Transformation of Japonica Rice with JcZFP8 and the Bacterial Glycolate Catabolic Pathway to Increase Yield (Research Proposal Sample)
The experiment is divided into two parts. The first part involves the cloning of the gene JcZFP8 from Jatropha (J) curcas into the expression vector with a specific promoter and a selectable marker.
The second part of the study deals with the addition of the bacterial glycolate catabolic pathway into three expression vectors which are then transformed into Japonica rice using the agrobacterium mediated transformation using the floral dip method.
BTH 3820 Plant Biotechnology
Plant Biotech Grant Proposal
Name: KANWAL KHALID
Student ID: 27510980
Course ID: Bachelor of Science, S2000
Transformation of Japonica Rice with JcZFP8 and the Bacterial Glycolate Catabolic Pathway to Increase Yield
Introduction
Cereal crops are associated with a global agricultural production of greater than 60%; rice, wheat and maize have high significance has cereal crops (Harlan 1995, pp. 30-31).

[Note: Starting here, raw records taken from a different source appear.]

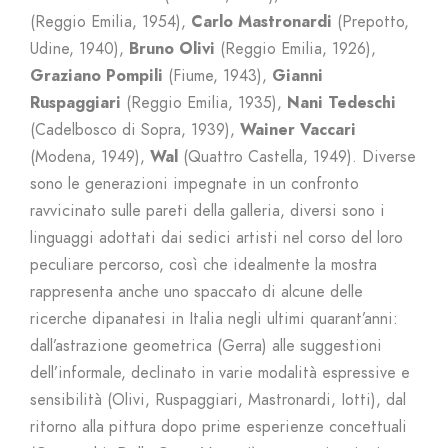
(Reggio Emilia, 1954),
Carlo Mastronardi
(Prepotto,
Udine, 1940),
Bruno Olivi
(Reggio Emilia, 1926),
Graziano Pompili
(Fiume, 1943),
Gianni
Ruspaggiari
(Reggio Emilia, 1935),
Nani Tedeschi
(Cadelbosco di Sopra, 1939),
Wainer Vaccari
(Modena, 1949),
Wal
(Quattro Castella, 1949). Diverse
sono le generazioni impegnate in un confronto
ravvicinato sulle pareti della galleria, diversi sono i
linguaggi adottati dai sedici artisti nel corso del loro
peculiare percorso, così che idealmente la mostra
rappresenta anche uno spaccato di alcune delle
ricerche dipanatesi in Italia negli ultimi quarant’anni:
dall’astrazione geometrica (Gerra) alle suggestioni
dell’informale, declinato in varie modalità espressive e
sensibilità (Olivi, Ruspaggiari, Mastronardi, Iotti), dal
ritorno alla pittura dopo prime esperienze concettuali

As much as 500 million tons are made globally and the daily per capita usage is approximately as much as 1.5 kg A significant portion of cultivated rice is utilized by the human population; a significant portion rely on rice for 50% of their caloric intake Thus, rice is an overwhelmingly important crop and is consumed in large amounts in many Asian counties such as China, Japan, Korea, Taiwan and Indonesia, forming an important component of the diet (Goff et al. 2002).
In many of these Asian countries as well as some African countries where rice is consumed, the population has been increasing rapidly. The improvements in rice yields resulting from the Green Revolution have been useful. However, in light of the sharp population increase from the 1960s to the present time in Eastern Asia (Fig. 1) as well as the United Nations claim that the world population is expanding and will rise to 8 billion by the next 6 years, there is a need for useful application to increase the yield of food crops to accommodate for the dietary and nutritional needs of the growing population.
Figure 1. Graph showing the population increase in Eastern Asia from the Green Revolution (1960s) to the present time (2018)
Thus, there has been a large increase in population while the arable land has not undergone the same increase. Consequently, there is a severe danger that present food production techniques will soon not be able to provide for the needs of the growing population. Moreover, there is a continuous threat to food production by changing environmental conditions (Lobell & Gourdji 2012). Innovative biotechnology techniques and genetic crop engineering provide promising results by improving yields to provide for the needs of the growing population in light of drastic changes in environmental conditions (Long, Marshall-Colon & Zhu 2015).
Rice was first grown as a food crop about 10, 000 years ago. Ever since then, there have been continual efforts to improve rice by introduction of beneficial alleles by crossing parent varieties with desired characteristics resulting in rice that have the beneficial phenotype. This form of crossing based on Mendelian genetics was widely implemented in the last century. However, while the phenotypes of the rice produced can be controlled to a degree, the molecular and cellular pathways which govern the genetics of the desired trait are not appreciated (Yamamoto, Yonemaru & Yano 2009).
The general plant structure and its leaf characteristics are significant traits that dictate that amount of light received that can be used for photosynthetic activity; The photosynthetic efficiency of the plant is highly dependent upon its growth and can specify crop yield. Thus, the focus on improving developmental features is the key to advancing crop yield and its nutritional value.
The Green Revolution of the 1960s shed light on the increased yield resulting from crossing two dwarf varieties; lowering plant height would lead to decreased lodging and an increase in the tillers produced. This would directly lead to an increase in yield and increased tillers would result in a greater surface area for photosynthesis to occur. Consequently, greater food production occurs, and a larger quantity is transported from the source and sink (Mathan, Bhattacharya & Ranjan 2016).